GLOBAL MARKETS-As Fed fallout fades, stocks left hanging near highs

·4 min read

* Analysts ask if Bank of England will follow Fed

* Stocks remain close to this week's record highs

* Treasury yields rise; dollar near two-month highs

* Gold gains ground after earlier plunge

By Huw Jones

LONDON, June 18 (Reuters) - Stocks were stranded just below record highs on Friday, with investors left looking for direction after digesting the U.S. Federal Reserve's more hawkish stance.

The pan-European STOXX index of shares eased 0.19% to 458.50 points, barely below Monday's record high of 460.51.

"I would not expect too much of a change," Michael Hewson, chief market analyst at CMC Markets, said of the market.

"What has the Fed said that is particularly upsetting in terms of the outlook for interest rates and monetary policy? We are still talking 18 months' time. It suggests the economy is improving and that is a good thing," Hewson said.

The MSCI world equity index was off 0.13% at 713.97 points after hitting a record high of 722.32 on Tuesday, while Paris and Frankfurt were little changed.

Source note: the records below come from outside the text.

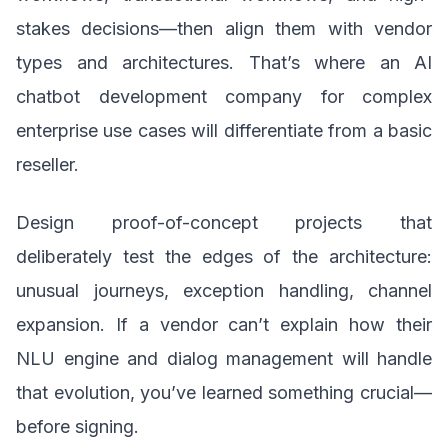
stakes decisions—then align them with vendor
types and architectures. That’s where an AI
chatbot development company for complex
enterprise use cases will differentiate from a basic
reseller.
Design proof-of-concept projects that
deliberately test the edges of the architecture:
unusual journeys, exception handling, channel
expansion. If a vendor can’t explain how their
NLU engine and dialog management will handle
that evolution, you’ve learned something crucial—
before signing.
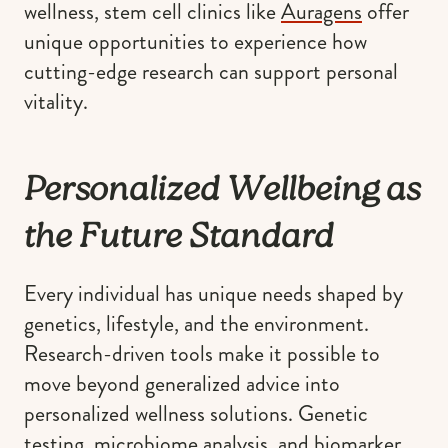
wellness, stem cell clinics like
Auragens
offer
unique opportunities to experience how
cutting-edge research can support personal
vitality.
Personalized Wellbeing as
the Future Standard
Every individual has unique needs shaped by
genetics, lifestyle, and the environment.
Research-driven tools make it possible to
move beyond generalized advice into
personalized wellness solutions. Genetic
testing, microbiome analysis, and biomarker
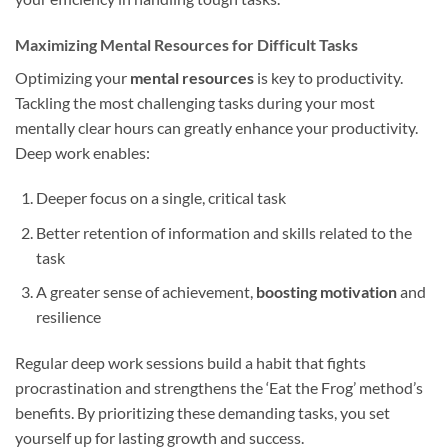
Maximizing Mental Resources for Difficult Tasks
Optimizing your
mental resources
is key to productivity.
Tackling the most challenging tasks during your most
mentally clear hours can greatly enhance your productivity.
Deep work enables:
Deeper focus on a single, critical task
Better retention of information and skills related to the
task
A greater sense of achievement,
boosting motivation
and
resilience
Regular deep work sessions build a habit that fights
procrastination and strengthens the ‘Eat the Frog’ method’s
benefits. By prioritizing these demanding tasks, you set
yourself up for lasting growth and success.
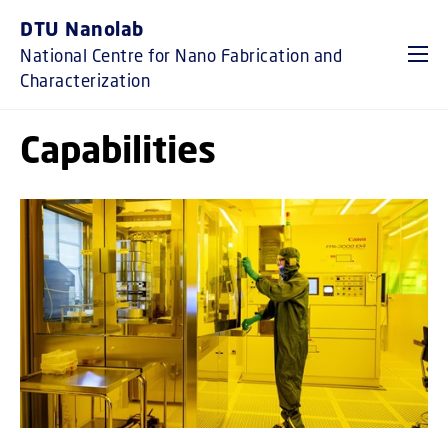
GO TO PRIMARY CONTENT (PRESS ENTER)
DTU Nanolab
National Centre for Nano Fabrication and
Characterization
Capabilities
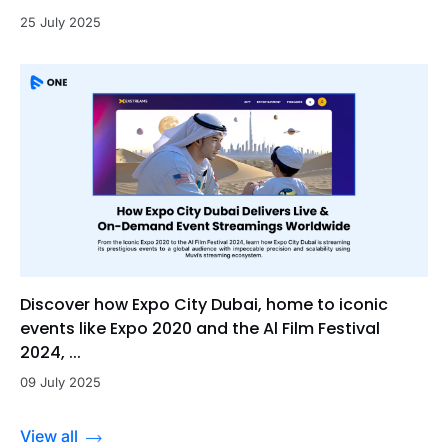
25 July 2025
Discover how Expo City Dubai, home to iconic
events like Expo 2020 and the Al Film Festival
2024, ...
09 July 2025
View all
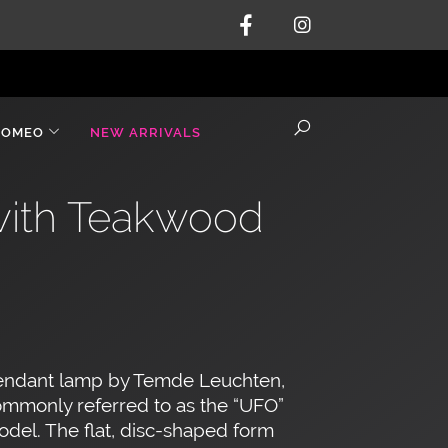
ROMEO
NEW ARRIVALS
with Teakwood
endant lamp by Temde Leuchten,
mmonly referred to as the “UFO”
del. The flat, disc-shaped form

Stocks in London fell 0.4% after data showed British retail sales fell unexpectedly last month as a lifting of lockdown restrictions encouraged spending in restaurants rather than shops, with Tesco down 1.8%.

Britain's biggest retailer reported a sharp slowdown in underlying UK sales growth in its first quarter, reflecting a tough comparison with the same quarter last year when consumers stocked up in the country's first COVID-19 lockdown.

The dollar was heading for its best week in nearly nine months as investors priced in a sooner-than-expected ending to extraordinary U.S. monetary stimulus.

Strength in the greenback pushed oil lower for a second straight session, while spot gold remained down around 5% for the week after the Fed dented the yellow metal's safe haven appeal.

No major data is expected and corporate news was thin, leaving investors to continue pondering what the Fed's comments will mean for the assets they hold in coming months.

INFLATION GENIE

While the Fed messaging indicated no clear end to supportive policy measures such as bond buying, signals of faster-than-expected rate hikes indicated its concern about inflation as the U.S. economy recovers from the COVID-19 pandemic.

"What is pretty obvious is that the inflation genie is starting to sneak out of the bottle, and that will be a major driver of interest rates in the short to medium term," said James McGlew, executive director of corporate stockbroking at Argonaut in Perth.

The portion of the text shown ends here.